Exacting Beauty, 2013
oil on canvas
140.0
x 210.0
cm
signed, dated and titled 'Susan Norrie/Exacting Beauty 2013' (on the reverse)
SOLD
Provenance
Private collection, Sydney
Around 2000, Norrie began to make images about human resilience, survival and hope. This was her response to the episodes of environmental and humanitarian catastrophe that she saw re-shaping the delicate ecosystems around us. These concerns took her to Tokyo in 2002 to document the cherry blossom season, which sprung earlier than usual that year. The imagery she sourced in Tokyo provided inspiration for this series of Cherry Blossom paintings, begun in 2011.
The series is influenced by Marcel Duchamp and Andy Warhol and the many hats these artists wore. Particularly important to the series is Duchamp’s term ‘cinematic blossoming’ which describes the unfolding of different optical illusions at once; the fusing of multiple 2D images to expand what we see, from the plane of a single image into deep space, like petals from the centre of a bud, or like a video camera allowing an image to evolve in a static shot; and, Warhol’s concept of ‘rupture’ – essentially a cultural hernia where mass produced images spill into the visual fabric of the world and vice versa.

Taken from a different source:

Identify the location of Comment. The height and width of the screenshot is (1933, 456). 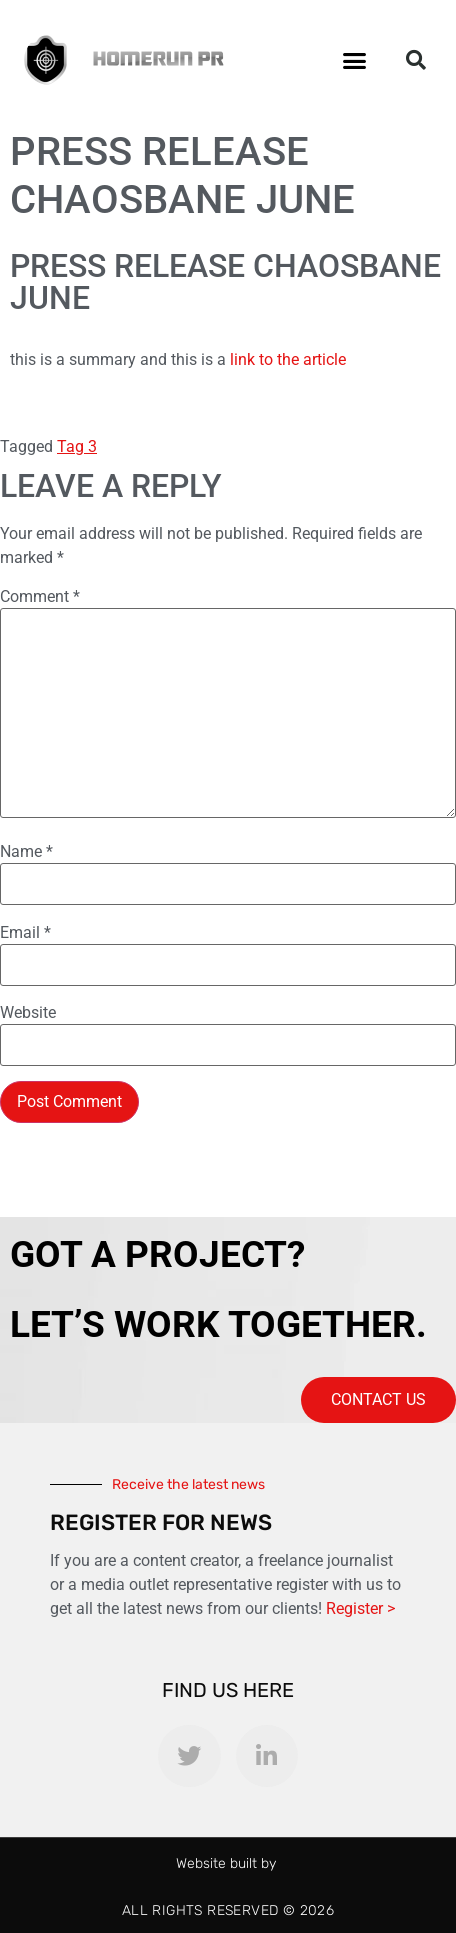
(40, 597).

This work combines photographic silkscreen painting, embodying repeated gesture and factory-like labour, and meticulous hand painting. Norrie sees multiple images, fast shutter speeds and ‘many frames per second’ as the basis of image making in our times: a direct reflection of how we absorb the world.
Though she was working towards the power of the full series when installed in sequence, her images aren’t multiples. Each is unique and has been scrupulously made. The impossibly thick black stencil has been applied countless times and the hand painting is carefully nuanced. Norrie’s image belongs to the quick currency of the digital world, yet her meditation on how it is translated back to us, marries the fast and the slow: the quickness of media saturation and the stillness of artistic contemplation.